I’ve also been on the other end of this stick, annoyed with people yelling about others getting out of the house during Wave 2 of the pandemic, thinking they’re overreacting about it all. Then I realized I was just so burnt out and hopeless about the whole situation after reading the daily numbers continuously climb.

It is okay to take breaks, but remember that not everyone has that privilege. Take that step away from the phone, take a breather, and get back to it whenever you’re ready. I stepped away from my phone for a bit, and came back refreshed and with less unnecessary pentup anger.
Your media experience can still be enjoyable, and don’t feel guilty about that.

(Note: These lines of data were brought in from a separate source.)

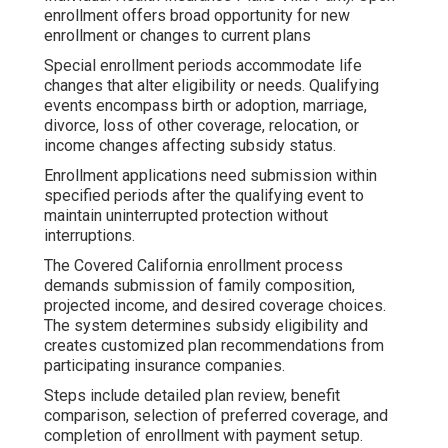
enrollment offers broad opportunity for new
enrollment or changes to current plans
Special enrollment periods accommodate life
changes that alter eligibility or needs. Qualifying
events encompass birth or adoption, marriage,
divorce, loss of other coverage, relocation, or
income changes affecting subsidy status.
Enrollment applications need submission within
specified periods after the qualifying event to
maintain uninterrupted protection without
interruptions.
The Covered California enrollment process
demands submission of family composition,
projected income, and desired coverage choices.
The system determines subsidy eligibility and
creates customized plan recommendations from
participating insurance companies.
Steps include detailed plan review, benefit
comparison, selection of preferred coverage, and
completion of enrollment with payment setup.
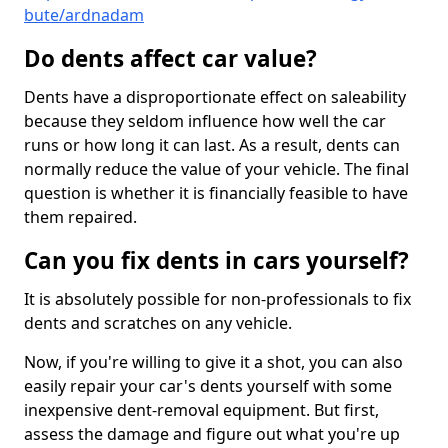
bute/ardnadam
Do dents affect car value?
Dents have a disproportionate effect on saleability
because they seldom influence how well the car
runs or how long it can last. As a result, dents can
normally reduce the value of your vehicle. The final
question is whether it is financially feasible to have
them repaired.
Can you fix dents in cars yourself?
It is absolutely possible for non-professionals to fix
dents and scratches on any vehicle.
Now, if you're willing to give it a shot, you can also
easily repair your car's dents yourself with some
inexpensive dent-removal equipment. But first,
assess the damage and figure out what you're up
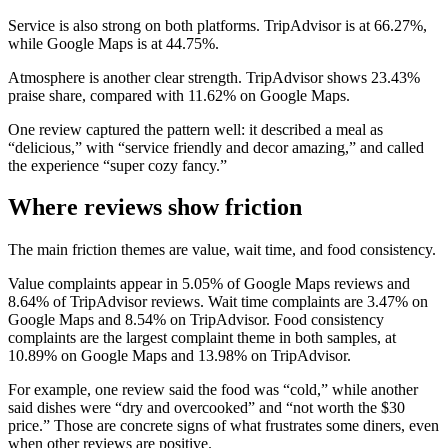
Service is also strong on both platforms. TripAdvisor is at 66.27%,
while Google Maps is at 44.75%.
Atmosphere is another clear strength. TripAdvisor shows 23.43%
praise share, compared with 11.62% on Google Maps.
One review captured the pattern well: it described a meal as
“delicious,” with “service friendly and decor amazing,” and called
the experience “super cozy fancy.”
Where reviews show friction
The main friction themes are value, wait time, and food consistency.
Value complaints appear in 5.05% of Google Maps reviews and
8.64% of TripAdvisor reviews. Wait time complaints are 3.47% on
Google Maps and 8.54% on TripAdvisor. Food consistency
complaints are the largest complaint theme in both samples, at
10.89% on Google Maps and 13.98% on TripAdvisor.
For example, one review said the food was “cold,” while another
said dishes were “dry and overcooked” and “not worth the $30
price.” Those are concrete signs of what frustrates some diners, even
when other reviews are positive.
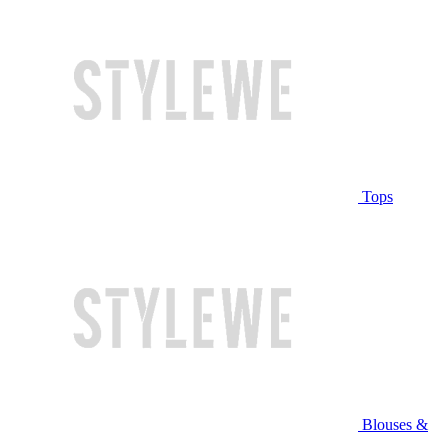
Tops
Blouses &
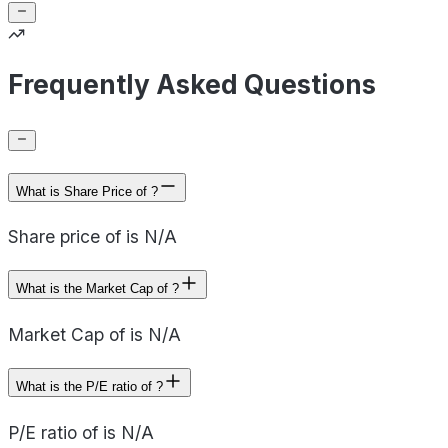
Frequently Asked Questions
What is Share Price of ?
Share price of is N/A
What is the Market Cap of ?
Market Cap of is N/A
What is the P/E ratio of ?
P/E ratio of is N/A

Additionally, I think it’s important to remember that everyone shows how they care about information and media differently. Some may not be as public as, say, myself who actively partakes in sharing and creating content for others to see. You may be learning it off to the side or discussing it at home, without posting that information for everyone to see. You’re doing your own part in navigating your way through the media. If anything, it’s far better than performative action, where people simply showcase what they supposedly do that is good for political causes, without actually doing it for the right reasons.

In the end, navigating the news is not easy. With so many different perspectives, algorithms being tailored to your tastes, and the stress of the political climate, it can be easy to just want to turn it all off. Finding the balance between what is a healthy amount of media intake, while still being aware of what is happening, does take time and energy. But, I highly recommend testing new sources, methods of engaging with media, and starting discussions. Media is a powerful tool, but turning it into something more casual in your life may provide benefits to your overall wellbeing.